**ACTIVITY**:
From the records below, copy out exactly the lines from the one containing "Council Minutes" to the one containing "TV: Supernatural", both included. Add nothing else.

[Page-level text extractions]
============

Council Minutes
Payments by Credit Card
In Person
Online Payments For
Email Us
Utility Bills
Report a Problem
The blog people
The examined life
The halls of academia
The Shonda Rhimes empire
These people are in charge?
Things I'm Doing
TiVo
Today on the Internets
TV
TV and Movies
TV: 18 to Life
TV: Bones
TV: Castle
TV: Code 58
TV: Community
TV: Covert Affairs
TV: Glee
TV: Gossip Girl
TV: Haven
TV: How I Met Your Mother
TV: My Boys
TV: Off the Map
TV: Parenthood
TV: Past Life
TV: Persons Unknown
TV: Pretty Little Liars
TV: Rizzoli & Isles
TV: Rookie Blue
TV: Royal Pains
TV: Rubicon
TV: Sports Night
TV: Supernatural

============

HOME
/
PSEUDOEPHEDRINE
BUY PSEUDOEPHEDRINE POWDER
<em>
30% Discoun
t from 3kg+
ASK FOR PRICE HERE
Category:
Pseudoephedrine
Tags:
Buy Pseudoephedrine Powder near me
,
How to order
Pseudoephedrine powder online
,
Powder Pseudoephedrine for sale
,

============

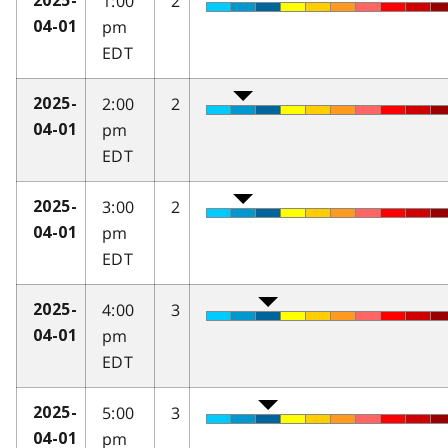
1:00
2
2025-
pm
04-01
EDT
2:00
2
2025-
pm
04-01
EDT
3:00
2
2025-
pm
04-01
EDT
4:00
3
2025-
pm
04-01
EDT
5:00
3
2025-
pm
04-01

============

**WRITTEN SOLUTION**:
Council Minutes
Payments by Credit Card
In Person
Online Payments For
Email Us
Utility Bills
Report a Problem
The blog people
The examined life
The halls of academia
The Shonda Rhimes empire
These people are in charge?
Things I'm Doing
TiVo
Today on the Internets
TV
TV and Movies
TV: 18 to Life
TV: Bones
TV: Castle
TV: Code 58
TV: Community
TV: Covert Affairs
TV: Glee
TV: Gossip Girl
TV: Haven
TV: How I Met Your Mother
TV: My Boys
TV: Off the Map
TV: Parenthood
TV: Past Life
TV: Persons Unknown
TV: Pretty Little Liars
TV: Rizzoli & Isles
TV: Rookie Blue
TV: Royal Pains
TV: Rubicon
TV: Sports Night
TV: Supernatural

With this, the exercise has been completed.